Now press the fruit and almonds into the dough, 1/3 cup or so at a time, but do not knead or handle it too much or the dough will discolor.
Coat a deep bowl with 1 tsp of the melted butter and drop in the dough. Brush the top of the dough with another tsp of melted butter. Drape a towel over the bowl and set in a warm, draft-free place for two hours, or until doubled in bulk.
Punch the dough down and divide it into two equal pieces. Let rest for 10 minutes, then roll the pieces into strips about 12 inches long, eight inches wide, and ½ inch thick.
Brush each strip with two tablespoons of melted butter and sprinkle each with two tablespoons of sugar.
Fold each strip lengthwise in the following fashion: Bring one long side over the center of the strip and press the edge down lightly, the fold the other long side across it – overlapping the seam in the center by about one inch. Press the edge gently to keep it in place.

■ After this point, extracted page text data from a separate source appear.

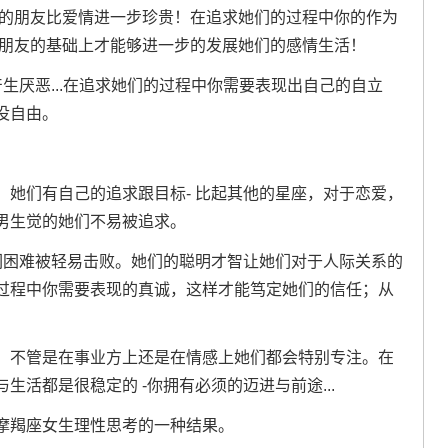
们的朋友比爱情进一步珍贵！在追求她们的过程中你的作为
在朋友的基础上才能够进一步的发展她们的感情生活！
生厌恶...在追求她们的过程中你需要表现出自己的自立
没自由。
她们有自己的追求跟目标- 比起其他的星座，对于恋爱，
男生觉的她们不易被追求。
们困难被轻易击败。她们的聪明才智让她们对于人际关系的
过程中你需要表现的真诚，这样才能笃定她们的信任；从
！不管是在事业方上还是在情感上她们都会特别专注。在
活都是很稳定的 -你拥有必须的迈进与前途...
摩羯座女生理性思考的一种结果。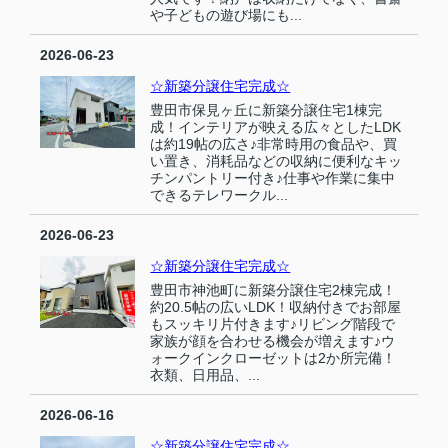
や子どもの遊び場にも...
2026-06-23
☆新築分譲住宅完成☆
豊田市保見ヶ丘に新築分譲住宅1棟完
成！インテリアが映える広々としたLDK
は約19帖の広さ♪非常時用の食品や、買
い置き、消耗品などの収納に便利なキッ
チンパントリー付き♪仕事や作業に集中
できるテレワークル...
2026-06-23
☆新築分譲住宅完成☆
豊田市神池町に新築分譲住宅2棟完成！
約20.5帖の広いLDK！収納付きでお部屋
もスッキリ片付きます♪リビング階段で
家族が顔を合わせる機会が増えます♪ウ
ォークインクローゼットは2か所完備！
衣類、日用品、...
2026-06-16
☆新築分譲住宅完成☆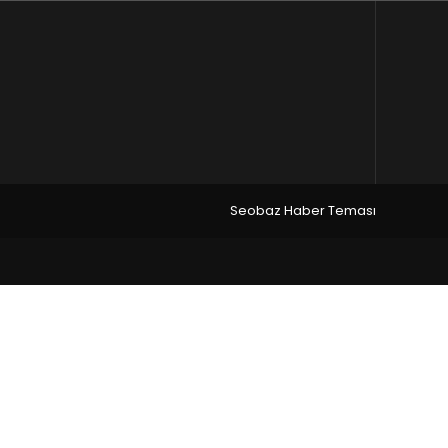
Seobaz Haber Teması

With lightly floured hands, taper the ends of the loaf slightly and pat the sides together gently to mound it in the center. The finished loaf should be 3 ½ – 4 inches wide and 13 inches long.
With a pastry brush and I tablespoon melted butter, coat the bottom of an 11×17 inch jellyroll pan. Place the loaves on the pan and brush them with the remaining two tablespoons of melted butter. Set the loaves aside in a warm, draft-free place for about one hour or until doubled in bulk.
Preheat the oven to 375°. Bake the bread in the middle of the oven for 45 minutes or until golden brown and crusty. Transfer the loaves to wire racks to cool completely. Just before serving, sprinkle the loaves with the sifted confectioners’ sugar.
Makes two 13” loaves.
Dresdner Stollen, which improves with age, is a Christmas bread exchanged throughout Germany as a holiday season gift.
As you can see, there is a piece missing – the end of the last loaf broke off as I was removing it from the pan.
Bill seized the opportunity to taste the broken piece and declared it a success.
He said that he was very surprised at how much he liked it – it’s heavy like fruitcake, but not soaked, and it’s also not cakey like Panettone.
My plain food loving meat and potatoes husband is turning into quite the food critic.
Someday he’ll get used to flavorful food, I just know it!